TASK INSTRUCTIONS » Say, as a bare number, how many lines of the listing hold "stenar".

TASK INPUTS »
· · · · · · ·

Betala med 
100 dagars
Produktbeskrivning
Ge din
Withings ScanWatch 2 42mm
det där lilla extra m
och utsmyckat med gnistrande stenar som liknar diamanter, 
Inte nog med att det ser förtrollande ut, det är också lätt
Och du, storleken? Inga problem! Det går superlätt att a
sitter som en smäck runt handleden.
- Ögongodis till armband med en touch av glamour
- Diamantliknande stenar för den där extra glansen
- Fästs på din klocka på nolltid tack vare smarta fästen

· · · · · · ·

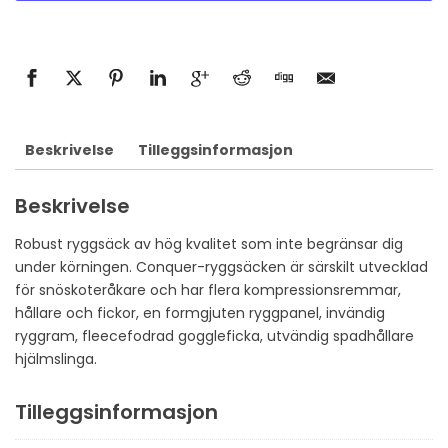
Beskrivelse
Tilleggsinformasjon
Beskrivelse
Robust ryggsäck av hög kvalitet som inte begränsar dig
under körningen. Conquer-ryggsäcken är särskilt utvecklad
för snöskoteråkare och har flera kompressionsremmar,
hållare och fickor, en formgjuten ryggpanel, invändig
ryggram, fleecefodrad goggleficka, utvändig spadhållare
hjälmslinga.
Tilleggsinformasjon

· · · · · · ·

SOLUTION TO THIS TASK » 2